Renald Bernier

Le travail d’équipe

30 Jan. 2018

Je dois vous le dire, le dernier mois a été particulièrement occupé. Non pas que des troubles importants apparaissaient dans le monde forestier. C’était mon « autre vie » qui prenait toute la place.

En effet, c’était les élections municipales et mon siège de maire de la municipalité de Saint-Pascal était en jeu. J’ai donc dû faire ce que tout élu doit faire. J’ai élaboré, avec mon équipe, une plateforme électorale. C’est à ce moment que cela m’a frappé. J’étais chanceux de pouvoir compter sur une équipe de personnes si dévouées, qui partageaient les mêmes vues que moi sur le développement de notre communauté tout en provenant de milieux forts différents. C’est cet amalgame unique qui donnait de la valeur à ma candidature, je crois.

DES RELATIONS À REDÉFINIR

Peut-être que c’est parce que je sors d’un processus électoral. Mais je me sens en mode développement, en mode coalition. Nous avons la chance de profiter d’une forêt aux multiples possibilités avec laquelle nous pouvons réellement croire créer de la richesse pour le Québec.
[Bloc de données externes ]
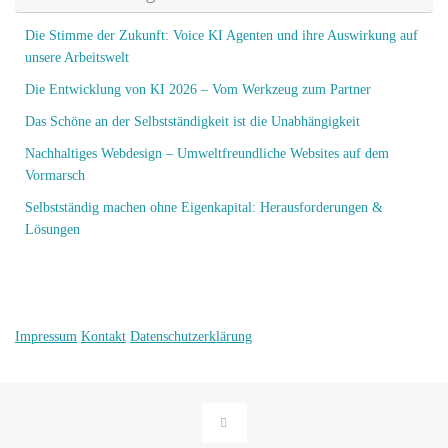
Die Stimme der Zukunft: Voice KI Agenten und ihre Auswirkung auf
unsere Arbeitswelt
Die Entwicklung von KI 2026 – Vom Werkzeug zum Partner
Das Schöne an der Selbstständigkeit ist die Unabhängigkeit
Nachhaltiges Webdesign – Umweltfreundliche Websites auf dem
Vormarsch
Selbstständig machen ohne Eigenkapital: Herausforderungen &
Lösungen
Impressum
Kontakt
Datenschutzerklärung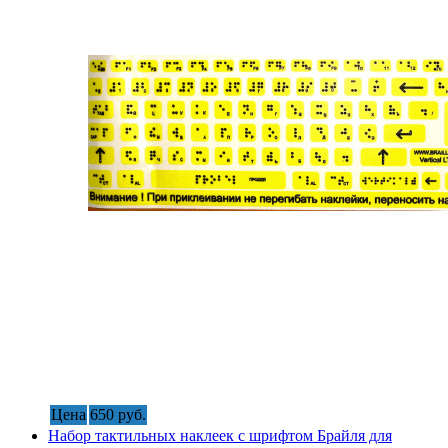
Цена
650 руб.
Набор тактильных наклеек с шрифтом Брайля для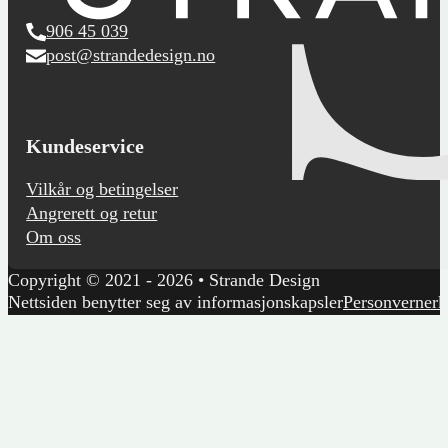
906 45 039
post@strandedesign.no
Kundeservice
Vilkår og betingelser
Angrerett og retur
Om oss
Copyright © 2021 - 2026 • Strande Design
Nettsiden benytter seg av informasjonskapsler
Personvernerk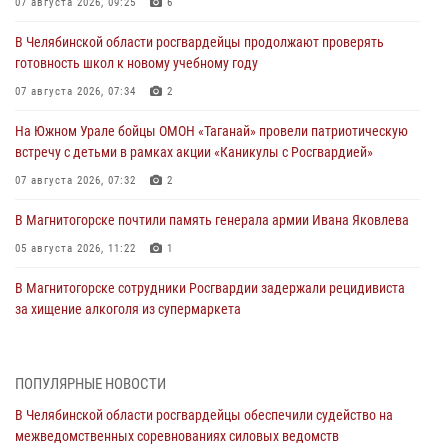
07 августа 2026, 09:25
6
В Челябинской области росгвардейцы продолжают проверять
готовность школ к новому учебному году
07 августа 2026, 07:34
2
На Южном Урале бойцы ОМОН «Таганай» провели патриотическую
встречу с детьми в рамках акции «Каникулы с Росгвардией»
07 августа 2026, 07:32
2
В Магнитогорске почтили память генерала армии Ивана Яковлева
05 августа 2026, 11:22
1
В Магнитогорске сотрудники Росгвардии задержали рецидивиста
за хищение алкоголя из супермаркета
05 августа 2026, 06:06
На Южном Урале спецназ Росгвардии провел военно-полевые
ПОПУЛЯРНЫЕ НОВОСТИ
сборы для кадетов
В Челябинской области росгвардейцы обеспечили судейство на
04 августа 2026, 10:03
1
межведомственных соревнованиях силовых ведомств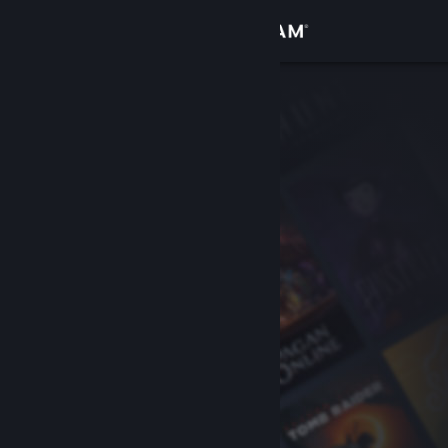
Sign in
Gedung
Komuniti
Tentang
Sokongan
Ubah bahasa
Dapatkan Steam Mobile App
Lihat laman web desktop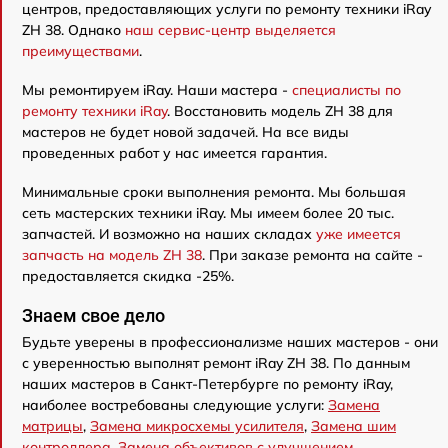
центров, предоставляющих услуги по ремонту техники iRay
ZH 38. Однако
наш сервис-центр выделяется
преимуществами
.
Мы ремонтируем iRay. Наши мастера -
специалисты по
ремонту техники iRay
. Восстановить модель ZH 38 для
мастеров не будет новой задачей. На все виды
проведенных работ у нас имеется гарантия.
Минимальные сроки выполнения ремонта. Мы большая
сеть мастерских техники iRay. Мы имеем более 20 тыс.
запчастей. И возможно на наших складах
уже имеется
запчасть на модель ZH 38
. При заказе ремонта на сайте -
предоставляется скидка -25%.
Знаем свое дело
Будьте уверены в профессионализме наших мастеров - они
с уверенностью выполнят ремонт iRay ZH 38. По данным
наших мастеров в Санкт-Петербурге по ремонту iRay,
наиболее востребованы следующие услуги:
Замена
матрицы
,
Замена микросхемы усилителя
,
Замена шим
контроллера
,
Замена объективов с улучшением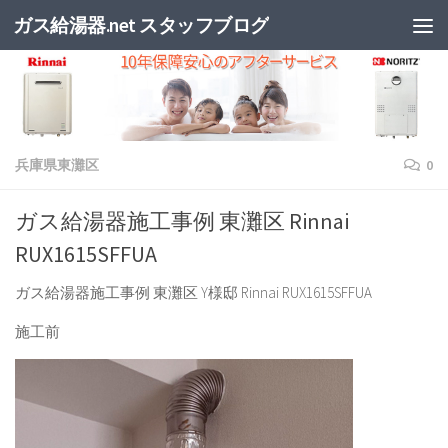
ガス給湯器.net スタッフブログ
兵庫県東灘区
0
ガス給湯器施工事例 東灘区 Rinnai
RUX1615SFFUA
ガス給湯器施工事例 東灘区 Y様邸 Rinnai RUX1615SFFUA
施工前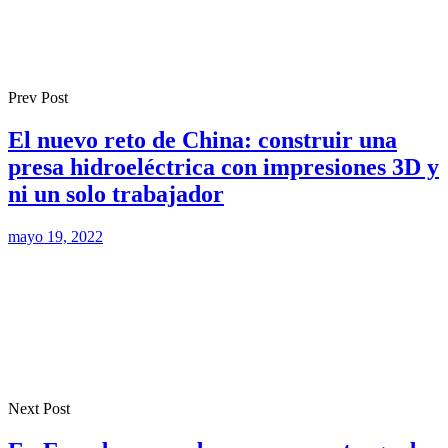
Prev Post
El nuevo reto de China: construir una
presa hidroeléctrica con impresiones 3D y
ni un solo trabajador
mayo 19, 2022
Next Post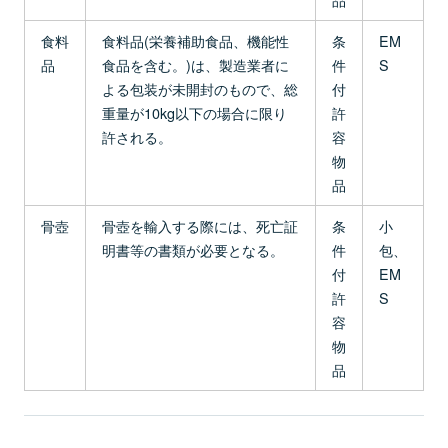
食料
食料品(栄養補助食品、機能性
条
EM
品
食品を含む。)は、製造業者に
件
S
よる包装が未開封のもので、総
付
重量が10kg以下の場合に限り
許
許される。
容
物
品
骨壺
骨壺を輸入する際には、死亡証
条
小
明書等の書類が必要となる。
件
包、
付
EM
許
S
容
物
品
Or je crois que les liens entre chaque partenaire peuvent s’améliorer. Je crois que l’on peut faire en sorte d’être encore plus efficace et constructif. Si je dis cela, c’est que l’expérience semble confirmer mon point de vue. En effet, il y a quelques années, RESAM et la FPFQ avons décidé de travailler dans le même sens. Avons nous toujours la même opinion? Bien-sûr que non! Mais le fait est que nous avons décidé d’investir sur ce qui nous rassemble et non sur ce qui nous divise. Depuis, je peux dire que nous avons fait des avancées importantes pour la forêt privée.

UN TRAVAIL D’ÉQUIPE

Il est évident que des défis importants doivent être surmontés afin que le secteur forestier puisse jouir d’une vitalité à long terme. Pas juste une vitalité qui correspond à une augmentation momentanée des prix du produit fini ou par une absence de tarifs douaniers. Non, je parle d’une prospérité qui s’assoit sur des bases solides et un objectif partagé par tous. Pour y arriver, la forêt privée devra jouer un rôle important.

UN LIEN DIFFÉRENT ENTRE LE PRODUCTEUR ET LE TRANSFORMATEUR

Nous ne pourrons pas changer les lois du marché. Il y aura toujours un impact entre l’offre et la demande pour fixer le prix. Il faudra toutefois sortir du seul principe de rapport de force et vendre la spécificité du bois de forêt privée.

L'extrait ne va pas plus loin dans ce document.